A solicitor who witnessed the signature of a woman impersonating his client’s ex-wife has been fined £20,000 by the Solicitors Disciplinary Tribunal.

Andrew James Daverson, admitted in 2007, was head of conveyancing at Gateshead firm Tait Farrier Graham when he was contacted by ‘Mr X’ about a loan to be secured against a house jointly owned by him and his ex-wife, ‘Ms Y’.

According to the statement of agreed facts and indicated outcome, Daverson told the lender’s solicitors that he was acting for both Mr X and Ms Y in respect of the loan. However, Ms Y did not know that Daverson had been instructed until four months after the loan documentation had been signed, when she received a letter from the lender demanding full repayment.

In the document submitted to the tribunal, Daverson said that Mr X had initially attended the firm alone to sign the relevant loan paper work, claiming his ex-wife was at their child’s sports day. When told that Ms Y would also have to be present as the loan was in joint names, Mr X returned with woman who purported to be his ex-wife, and Daverson witnessed her signature. He later accepted ‘he had not met the genuine Ms Y’. 

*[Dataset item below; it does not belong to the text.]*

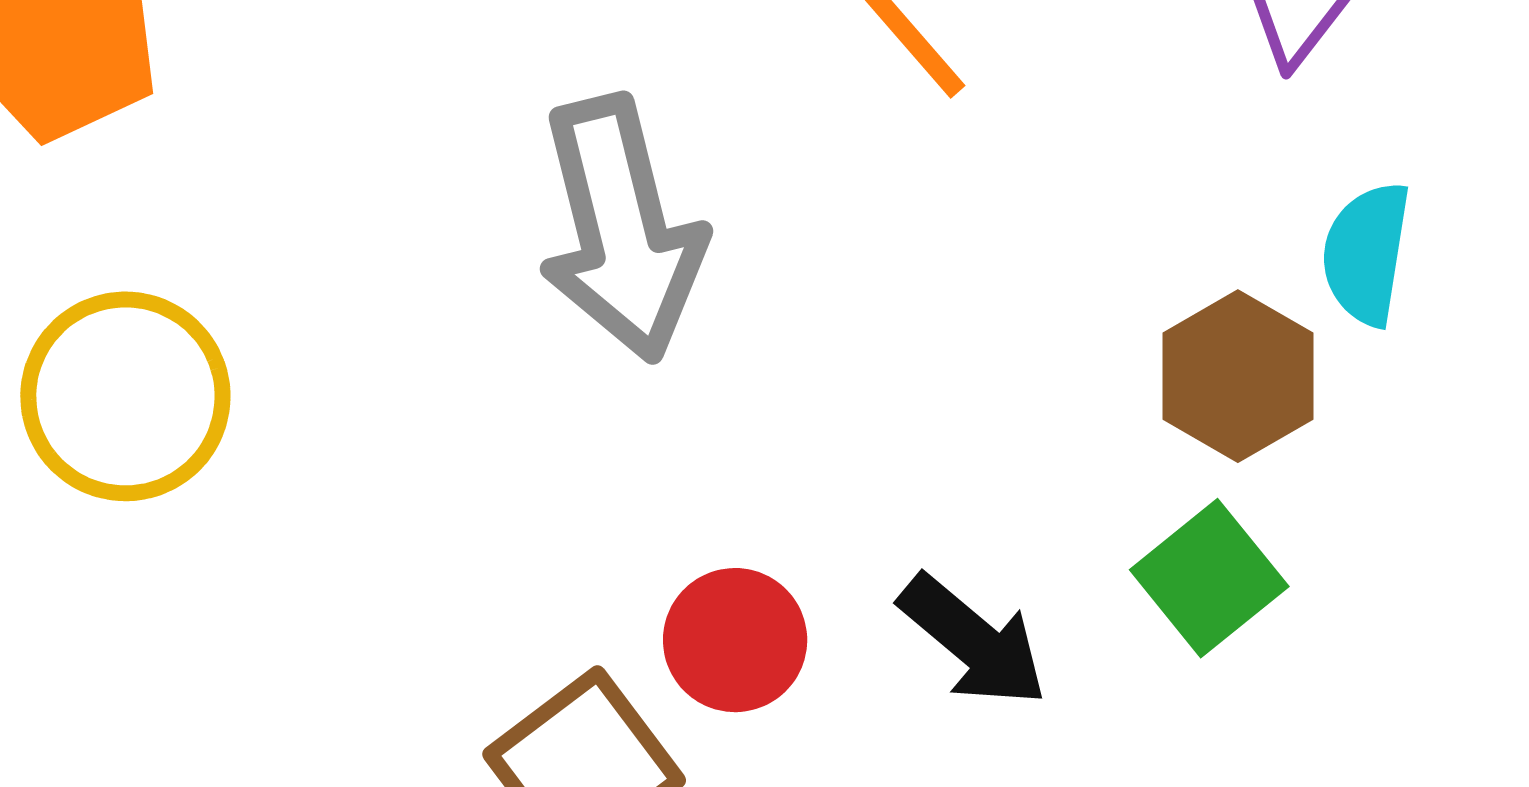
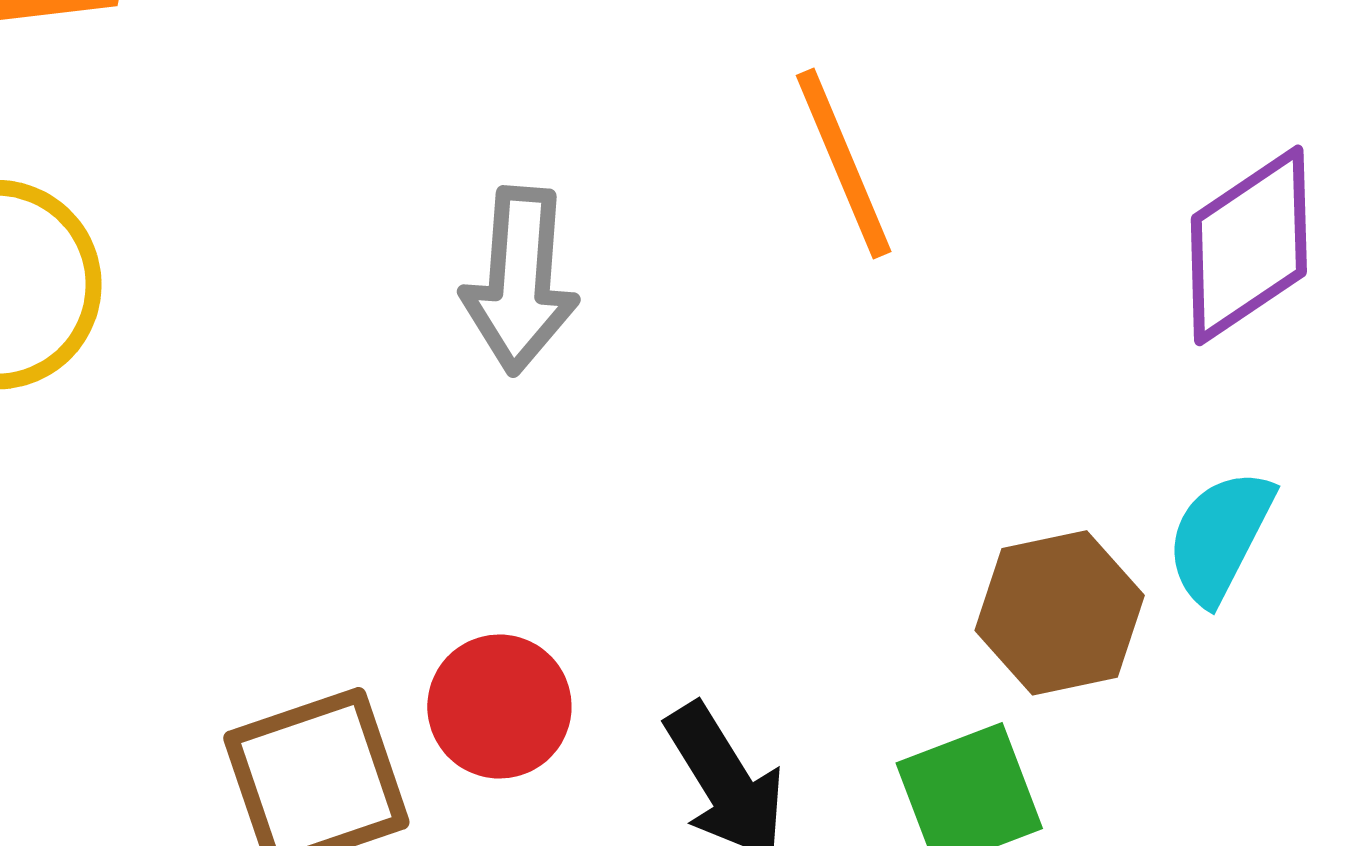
gray arrow: (621, 229) -> (520, 280), size x0.7

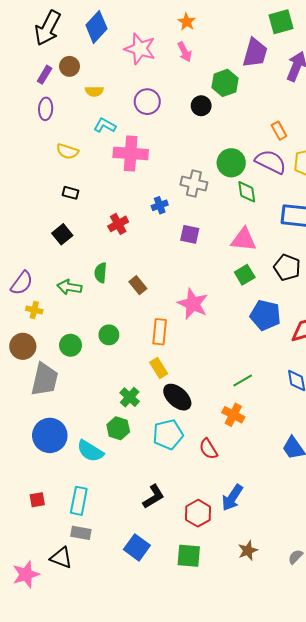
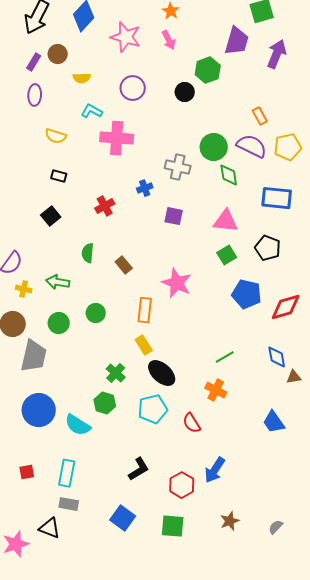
green arrow: (69, 287) -> (58, 282), moved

According to the statement of agreed facts, Daverson ‘failed to carry out basic documentary identification’ having ‘witnessed and processed the loan paperwork, and subsequently paid out the money out to Mr X, without any identification documents or documentary due diligence being obtained at any stage in relation to the person purporting to be Ms Y (or in relation to Mr X)’. Daverson said he witnessed the documents on the basis that identity documents would be forthcoming.

Ms Y, who still lived in the house in question, said ‘problems with the loan caused her a lot of upset’ and she had suffered ‘high levels of stress’. In mitigation, Daverson submitted that he had an otherwise unblemished career and had shown ‘insight, remorse and regret’.

The Solicitors Regulation Authority alleged that Daverson breached five SRA principles – principles 4,5,6,7 and 8 – which he admitted. The tribunal ordered that Daverson pay a £20,000 fine and costs of £3,890.